PROMPT:
Keep to one stretch of the data below, the lines from the one with "Vietnam War" up to and including the one with "What happens when Bitcoin’s hash rate drop", and return that stretch exactly.

DATA SECTION:
■ ■ ■
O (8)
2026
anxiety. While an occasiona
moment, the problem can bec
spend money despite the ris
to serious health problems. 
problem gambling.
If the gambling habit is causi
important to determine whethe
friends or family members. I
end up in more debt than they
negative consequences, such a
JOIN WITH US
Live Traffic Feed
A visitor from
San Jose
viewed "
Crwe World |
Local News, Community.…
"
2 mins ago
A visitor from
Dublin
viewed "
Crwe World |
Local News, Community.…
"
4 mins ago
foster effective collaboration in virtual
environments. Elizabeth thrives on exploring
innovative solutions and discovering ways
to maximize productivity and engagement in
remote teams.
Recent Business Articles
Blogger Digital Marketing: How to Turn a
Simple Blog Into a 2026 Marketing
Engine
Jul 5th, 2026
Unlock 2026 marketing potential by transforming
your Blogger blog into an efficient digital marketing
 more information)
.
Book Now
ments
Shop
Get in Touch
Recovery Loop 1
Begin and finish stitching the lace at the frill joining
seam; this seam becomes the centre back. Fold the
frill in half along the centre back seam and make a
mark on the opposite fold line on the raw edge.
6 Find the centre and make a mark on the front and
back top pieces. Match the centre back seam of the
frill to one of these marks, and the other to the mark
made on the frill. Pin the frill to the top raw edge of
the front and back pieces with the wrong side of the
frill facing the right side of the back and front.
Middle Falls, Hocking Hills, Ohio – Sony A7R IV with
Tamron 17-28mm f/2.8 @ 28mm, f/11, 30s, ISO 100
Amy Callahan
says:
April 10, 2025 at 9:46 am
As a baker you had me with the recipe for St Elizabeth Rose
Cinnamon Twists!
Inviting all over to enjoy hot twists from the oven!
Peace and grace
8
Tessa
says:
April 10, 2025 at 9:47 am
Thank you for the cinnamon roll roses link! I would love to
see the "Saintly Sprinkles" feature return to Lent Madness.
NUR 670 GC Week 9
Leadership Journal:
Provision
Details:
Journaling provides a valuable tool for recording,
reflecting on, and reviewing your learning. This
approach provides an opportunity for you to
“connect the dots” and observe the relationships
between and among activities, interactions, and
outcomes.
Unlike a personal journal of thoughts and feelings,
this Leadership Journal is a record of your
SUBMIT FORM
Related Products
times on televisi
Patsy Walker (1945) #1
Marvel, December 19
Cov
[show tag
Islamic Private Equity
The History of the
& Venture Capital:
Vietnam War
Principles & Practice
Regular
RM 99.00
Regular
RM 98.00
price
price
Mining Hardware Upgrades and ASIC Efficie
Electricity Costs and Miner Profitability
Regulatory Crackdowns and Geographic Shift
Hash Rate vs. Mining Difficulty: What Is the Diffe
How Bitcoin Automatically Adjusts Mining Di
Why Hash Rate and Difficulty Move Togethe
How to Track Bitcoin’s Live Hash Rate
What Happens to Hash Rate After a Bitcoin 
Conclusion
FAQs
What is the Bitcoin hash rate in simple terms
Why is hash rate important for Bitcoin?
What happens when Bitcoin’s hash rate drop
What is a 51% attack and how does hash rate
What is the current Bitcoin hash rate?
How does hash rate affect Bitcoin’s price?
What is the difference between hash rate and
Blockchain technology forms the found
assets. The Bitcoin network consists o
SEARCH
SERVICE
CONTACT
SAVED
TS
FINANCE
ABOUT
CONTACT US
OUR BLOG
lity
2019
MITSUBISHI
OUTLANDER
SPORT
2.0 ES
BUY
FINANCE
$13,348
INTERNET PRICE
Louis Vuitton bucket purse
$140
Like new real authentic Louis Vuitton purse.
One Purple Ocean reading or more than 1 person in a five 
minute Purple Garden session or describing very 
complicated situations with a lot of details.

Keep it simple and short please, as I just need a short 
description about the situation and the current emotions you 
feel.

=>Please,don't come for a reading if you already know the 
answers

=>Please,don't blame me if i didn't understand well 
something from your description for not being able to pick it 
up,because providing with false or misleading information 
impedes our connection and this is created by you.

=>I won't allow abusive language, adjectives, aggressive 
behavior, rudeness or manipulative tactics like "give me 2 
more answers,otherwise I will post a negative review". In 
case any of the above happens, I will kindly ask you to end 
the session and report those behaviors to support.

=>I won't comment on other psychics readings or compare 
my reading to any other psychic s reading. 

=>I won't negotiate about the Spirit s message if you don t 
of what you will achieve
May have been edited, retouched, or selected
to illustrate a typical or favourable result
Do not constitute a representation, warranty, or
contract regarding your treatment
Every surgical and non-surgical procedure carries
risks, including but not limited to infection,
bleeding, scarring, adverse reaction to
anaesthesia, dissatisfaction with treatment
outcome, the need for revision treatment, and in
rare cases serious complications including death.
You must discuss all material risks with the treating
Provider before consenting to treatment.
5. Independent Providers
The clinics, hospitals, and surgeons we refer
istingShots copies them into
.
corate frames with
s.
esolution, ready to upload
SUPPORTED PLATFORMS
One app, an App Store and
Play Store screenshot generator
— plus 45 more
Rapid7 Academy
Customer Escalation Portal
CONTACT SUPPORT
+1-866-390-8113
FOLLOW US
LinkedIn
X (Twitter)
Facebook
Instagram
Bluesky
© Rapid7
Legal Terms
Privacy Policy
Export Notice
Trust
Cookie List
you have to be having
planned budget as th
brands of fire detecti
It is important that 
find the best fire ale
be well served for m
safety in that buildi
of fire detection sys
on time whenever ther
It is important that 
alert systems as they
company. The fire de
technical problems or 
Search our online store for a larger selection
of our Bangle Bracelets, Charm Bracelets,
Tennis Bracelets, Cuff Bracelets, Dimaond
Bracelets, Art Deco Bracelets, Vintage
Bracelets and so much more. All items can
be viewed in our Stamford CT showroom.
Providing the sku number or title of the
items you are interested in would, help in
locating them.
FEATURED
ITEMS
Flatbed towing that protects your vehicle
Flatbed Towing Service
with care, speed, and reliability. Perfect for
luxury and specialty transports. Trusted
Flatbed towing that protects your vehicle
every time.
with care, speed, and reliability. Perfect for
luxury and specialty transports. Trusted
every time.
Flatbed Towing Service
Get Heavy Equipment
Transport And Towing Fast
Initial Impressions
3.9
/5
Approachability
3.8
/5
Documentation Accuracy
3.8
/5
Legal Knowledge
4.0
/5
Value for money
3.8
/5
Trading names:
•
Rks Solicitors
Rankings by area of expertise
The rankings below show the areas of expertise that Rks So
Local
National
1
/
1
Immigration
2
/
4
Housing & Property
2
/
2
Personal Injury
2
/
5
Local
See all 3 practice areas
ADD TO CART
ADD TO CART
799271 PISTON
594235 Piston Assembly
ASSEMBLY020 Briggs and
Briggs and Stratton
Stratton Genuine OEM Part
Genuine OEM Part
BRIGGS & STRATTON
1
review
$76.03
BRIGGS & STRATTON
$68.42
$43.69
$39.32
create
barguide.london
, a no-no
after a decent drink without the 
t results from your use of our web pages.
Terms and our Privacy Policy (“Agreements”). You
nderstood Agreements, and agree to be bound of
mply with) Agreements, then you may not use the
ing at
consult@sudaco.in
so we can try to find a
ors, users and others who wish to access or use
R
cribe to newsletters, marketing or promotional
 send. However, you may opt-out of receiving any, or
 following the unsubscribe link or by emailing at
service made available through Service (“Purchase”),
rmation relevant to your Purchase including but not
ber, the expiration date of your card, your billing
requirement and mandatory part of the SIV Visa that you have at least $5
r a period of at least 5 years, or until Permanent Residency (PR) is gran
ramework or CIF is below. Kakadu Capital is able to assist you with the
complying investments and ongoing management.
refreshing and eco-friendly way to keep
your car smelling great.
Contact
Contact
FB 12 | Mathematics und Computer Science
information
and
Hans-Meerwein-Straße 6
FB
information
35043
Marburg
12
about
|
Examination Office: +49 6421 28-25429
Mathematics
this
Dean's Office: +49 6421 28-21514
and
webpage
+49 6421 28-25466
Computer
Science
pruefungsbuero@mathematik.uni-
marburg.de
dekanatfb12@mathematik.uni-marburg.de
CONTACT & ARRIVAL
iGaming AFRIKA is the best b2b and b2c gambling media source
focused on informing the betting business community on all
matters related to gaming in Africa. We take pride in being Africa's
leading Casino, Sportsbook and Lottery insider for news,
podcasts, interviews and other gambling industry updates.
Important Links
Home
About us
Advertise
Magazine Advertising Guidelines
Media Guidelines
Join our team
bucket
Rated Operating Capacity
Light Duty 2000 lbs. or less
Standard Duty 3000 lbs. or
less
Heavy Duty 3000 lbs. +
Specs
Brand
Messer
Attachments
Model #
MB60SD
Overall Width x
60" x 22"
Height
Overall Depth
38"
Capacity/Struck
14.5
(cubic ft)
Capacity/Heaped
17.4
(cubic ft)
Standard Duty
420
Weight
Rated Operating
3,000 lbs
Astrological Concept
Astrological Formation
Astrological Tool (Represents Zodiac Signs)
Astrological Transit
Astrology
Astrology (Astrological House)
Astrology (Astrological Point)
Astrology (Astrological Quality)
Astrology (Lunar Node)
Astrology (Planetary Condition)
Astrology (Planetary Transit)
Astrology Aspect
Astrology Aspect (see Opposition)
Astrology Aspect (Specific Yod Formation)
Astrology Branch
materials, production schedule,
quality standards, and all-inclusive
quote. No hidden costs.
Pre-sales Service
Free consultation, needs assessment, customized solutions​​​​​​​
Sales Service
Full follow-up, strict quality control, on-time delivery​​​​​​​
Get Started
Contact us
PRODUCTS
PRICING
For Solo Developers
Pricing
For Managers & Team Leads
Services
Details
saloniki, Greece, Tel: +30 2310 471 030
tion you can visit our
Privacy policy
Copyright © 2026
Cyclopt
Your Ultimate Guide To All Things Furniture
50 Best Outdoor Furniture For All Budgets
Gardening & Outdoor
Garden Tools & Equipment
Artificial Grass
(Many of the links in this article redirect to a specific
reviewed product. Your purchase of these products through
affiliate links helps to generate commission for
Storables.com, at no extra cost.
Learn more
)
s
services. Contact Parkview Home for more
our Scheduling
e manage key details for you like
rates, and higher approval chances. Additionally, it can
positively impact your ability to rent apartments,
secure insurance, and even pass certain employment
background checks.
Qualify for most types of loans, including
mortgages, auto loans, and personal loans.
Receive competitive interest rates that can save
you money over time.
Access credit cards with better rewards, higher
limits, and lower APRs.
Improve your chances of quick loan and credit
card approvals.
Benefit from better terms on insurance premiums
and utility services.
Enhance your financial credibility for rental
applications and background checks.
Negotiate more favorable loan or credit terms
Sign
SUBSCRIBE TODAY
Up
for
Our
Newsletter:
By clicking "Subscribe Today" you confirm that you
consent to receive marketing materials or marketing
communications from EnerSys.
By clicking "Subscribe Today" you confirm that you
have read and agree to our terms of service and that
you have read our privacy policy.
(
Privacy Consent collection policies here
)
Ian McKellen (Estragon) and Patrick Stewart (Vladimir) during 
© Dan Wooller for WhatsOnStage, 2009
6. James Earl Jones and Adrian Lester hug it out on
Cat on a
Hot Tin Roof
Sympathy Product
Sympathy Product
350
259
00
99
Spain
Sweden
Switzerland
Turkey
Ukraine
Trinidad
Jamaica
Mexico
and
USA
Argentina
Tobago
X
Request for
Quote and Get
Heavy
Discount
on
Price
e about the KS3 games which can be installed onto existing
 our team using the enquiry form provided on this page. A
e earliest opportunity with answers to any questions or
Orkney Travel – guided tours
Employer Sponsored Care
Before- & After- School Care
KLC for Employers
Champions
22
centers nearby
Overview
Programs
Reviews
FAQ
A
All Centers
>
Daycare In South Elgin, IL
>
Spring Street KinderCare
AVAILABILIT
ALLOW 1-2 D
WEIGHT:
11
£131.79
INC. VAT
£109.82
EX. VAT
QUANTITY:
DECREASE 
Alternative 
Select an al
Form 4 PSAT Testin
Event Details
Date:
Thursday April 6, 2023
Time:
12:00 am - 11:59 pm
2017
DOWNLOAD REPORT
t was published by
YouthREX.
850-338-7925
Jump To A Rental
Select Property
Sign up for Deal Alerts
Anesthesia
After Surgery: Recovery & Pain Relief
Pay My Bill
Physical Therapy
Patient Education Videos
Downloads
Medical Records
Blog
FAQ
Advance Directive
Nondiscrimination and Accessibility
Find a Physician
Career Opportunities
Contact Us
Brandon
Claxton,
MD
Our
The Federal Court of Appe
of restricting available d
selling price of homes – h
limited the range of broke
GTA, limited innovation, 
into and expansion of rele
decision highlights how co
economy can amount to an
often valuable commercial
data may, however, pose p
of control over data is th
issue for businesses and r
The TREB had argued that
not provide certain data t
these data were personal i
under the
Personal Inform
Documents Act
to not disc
■ ■ ■
SOLUTION:
Vietnam War
Principles & Practice
Regular
RM 99.00
Regular
RM 98.00
price
price
Mining Hardware Upgrades and ASIC Efficie
Electricity Costs and Miner Profitability
Regulatory Crackdowns and Geographic Shift
Hash Rate vs. Mining Difficulty: What Is the Diffe
How Bitcoin Automatically Adjusts Mining Di
Why Hash Rate and Difficulty Move Togethe
How to Track Bitcoin’s Live Hash Rate
What Happens to Hash Rate After a Bitcoin 
Conclusion
FAQs
What is the Bitcoin hash rate in simple terms
Why is hash rate important for Bitcoin?
What happens when Bitcoin’s hash rate drop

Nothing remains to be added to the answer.